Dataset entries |
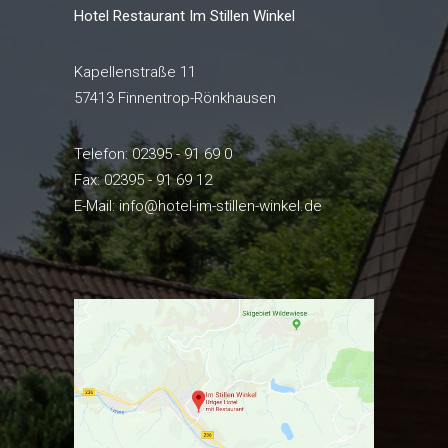
Hotel Restaurant Im Stillen Winkel
Kapellenstraße 11
57413 Finnentrop-Rönkhausen
Telefon: 02395 - 91 69 0
Fax: 02395 - 91 69 12
E-Mail:
info@hotel-im-stillen-winkel.de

Exercise details | All of the records should be output exactly as they stand, with pictures omitted.

Answer |
Hotel Restaurant Im Stillen Winkel
Kapellenstraße 11
57413 Finnentrop-Rönkhausen
Telefon: 02395 - 91 69 0
Fax: 02395 - 91 69 12
E-Mail:
info@hotel-im-stillen-winkel.de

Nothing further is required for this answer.